If a person's equity interest in the home is $500,000 or less (or $750,000 or less in some cases) and the person intends on returning home, it will not be considered as a resource in determining eligibility for Medicaid. The equity value is derived by subtracting encumbrances such as liens and mortgages from the fair market value. Reverse mortgages and home equity loans can be used to reduce the equity interest.
Creating a life estate without the power to sell the house is a disposal of a resource that may disqualify you from Medical Assistance. If a life estate deed without the power to sell was created long enough ago that there is no penalty, the house is a countable resource, but your life estate without the power to sell has a market value of $0, so it would not disqualify you from Medical Assistance. The purchase of a life estate will be included in the definition of "assets" unless the purchaser resides in the home for at least one year after the date of purchase.

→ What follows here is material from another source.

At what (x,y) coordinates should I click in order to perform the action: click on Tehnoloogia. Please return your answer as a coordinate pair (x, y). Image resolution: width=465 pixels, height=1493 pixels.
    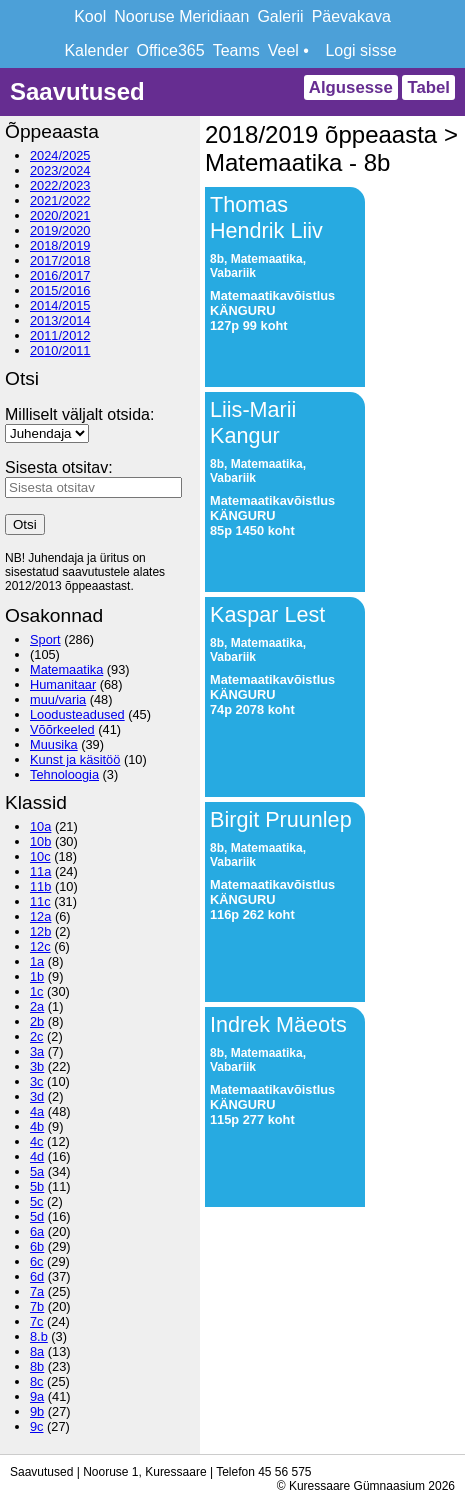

Creating a life estate deed with the power to sell the house is not a disposal, because you still have the power to sell the house at any time without anyone else's permission. However, the house could not be an exempt resource based only on your saying you intend to return home, because the State cannot put a lien on a house owned this way. The market value of the house would be counted as an available resource. If the house would be exempt for other reasons, such as because your spouse or a dependent relative lives in it, then it still would be exempt.
This content is for informational purposes only and is not legal advice. Legal statutes mentioned reflect the law at the time the content was written and may no longer be current. Always verify the latest version of the law before relying on it.